While Facebook does provide ways to control your privacy settings, for many users it is a confusing jumble of checkboxes and radio buttons. Every content type, application, tool, and service has its own privacy settings, and it isn't very clear about what the settings are actually doing and if some settings are inheriting or overriding other settings. Many users just close their eyes, white-knuckle their mouse, and hope that Facebook is doing what's in its users' best interest. Others find that they must keep checking their account's privacy settings in order to plug holes that keep appearing when Facebook makes changes to its privacy policy. Facebook makes it very simple to just log in and start posting, without ever having to view your own privacy settings. This ease of use, however, has a cost: most features in your account are public by default.

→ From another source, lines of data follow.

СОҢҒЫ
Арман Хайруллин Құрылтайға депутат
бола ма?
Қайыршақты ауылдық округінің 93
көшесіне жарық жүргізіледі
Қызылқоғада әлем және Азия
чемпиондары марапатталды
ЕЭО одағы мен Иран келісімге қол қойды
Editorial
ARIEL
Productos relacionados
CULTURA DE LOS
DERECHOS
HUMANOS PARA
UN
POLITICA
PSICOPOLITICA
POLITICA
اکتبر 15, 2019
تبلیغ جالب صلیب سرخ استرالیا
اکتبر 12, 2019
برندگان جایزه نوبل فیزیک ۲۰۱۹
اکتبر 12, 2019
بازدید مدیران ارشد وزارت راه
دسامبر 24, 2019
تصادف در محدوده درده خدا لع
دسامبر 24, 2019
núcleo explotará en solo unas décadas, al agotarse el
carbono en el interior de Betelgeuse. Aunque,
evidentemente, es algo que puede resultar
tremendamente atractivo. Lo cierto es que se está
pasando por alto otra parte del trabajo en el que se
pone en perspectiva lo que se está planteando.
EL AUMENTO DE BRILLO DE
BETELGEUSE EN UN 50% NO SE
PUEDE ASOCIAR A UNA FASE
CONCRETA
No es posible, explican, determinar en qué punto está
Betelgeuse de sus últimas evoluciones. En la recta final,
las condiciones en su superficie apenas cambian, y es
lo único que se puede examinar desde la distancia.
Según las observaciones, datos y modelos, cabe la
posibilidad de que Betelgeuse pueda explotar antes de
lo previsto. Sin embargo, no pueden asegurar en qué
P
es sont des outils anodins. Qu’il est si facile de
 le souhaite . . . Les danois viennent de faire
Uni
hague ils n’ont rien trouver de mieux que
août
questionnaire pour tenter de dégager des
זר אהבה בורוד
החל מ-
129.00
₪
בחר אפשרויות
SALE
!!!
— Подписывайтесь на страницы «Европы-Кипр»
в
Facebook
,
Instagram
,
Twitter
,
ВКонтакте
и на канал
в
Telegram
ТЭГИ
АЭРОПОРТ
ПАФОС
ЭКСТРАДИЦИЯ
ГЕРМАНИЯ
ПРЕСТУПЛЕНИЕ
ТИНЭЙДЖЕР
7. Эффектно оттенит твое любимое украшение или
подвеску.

On May 26, Facebook's CEO, Mark Zuckerberg, announced changes in Facebook's privacy controls. Admitting that the biggest complaint from users is that the privacy controls are "complex and they are hard to use," he went on to reveal a simplified privacy settings area. This change addresses some concerns about making it easier to manage the privacy of users' content, but does not deal with Facebook's ability to automatically opt its users into sharing data with other companies.

One reaction to Facebook's way of doing business is the open source Diaspora project. Diaspora wants to take the great aspects of social networking and give content ownership and control back to the user. Boiled down, Diaspora wants to create a single, separate node ("seed") for every user, and then network those nodes together. Each Diaspora seed will be a separate installation of the software, creating a decentralized network. Each user will have complete control over their Diaspora seed: posting content, creating privacy profiles, managing relationships—all over a secure connection. You are posting your own content to your own node.

Diaspora also aims to make your data work in both directions. Not only should you be able to easily post your data, but you should be able to retrieve it as well. This is at the core of Diaspora's philosophy, which is that you are the owner of your own data and you should be able to do what you want with it: post it, make it private, open it to the public, transfer it, delete it. In this scenario, you are in complete control of your data—nothing can be done to it without your permission.

Conceptually, these are all great ideas, but there are a lot of questions about implementation. One great aspect of Facebook is that all you have to do is create an account, log in, and start using the tools. No one can argue that Facebook doesn't make it easy to post information. With Diaspora, you will also have to manage your node, which could include installation, setup, and hosting. My guess is that when the software is released, it will take on a similar life as WordPress. Depending on your level of technical prowess, you can download, install, and manage the software yourself, or companies will pop up that will manage your install for you so that you can concentrate on the content and they can concentrate on the updates and server management. Don't worry, even in the latter instance, you'll still have control over your content; you may just be paying someone a few bucks a month to host it.

It's impossible to predict how this will all play out, but it is clear that people are looking for, and expecting, other options to services like Facebook. An option where you can control your own data is imperative to the longevity of that data as well as to maintaining your online connections. In the end, no matter what social networking platforms arise, users need to play an active role in the administration of their data. Today more than ever, user data is a commodity often sold to the highest bidder. Unfortunately, no one will protect you if you're not protecting yourself.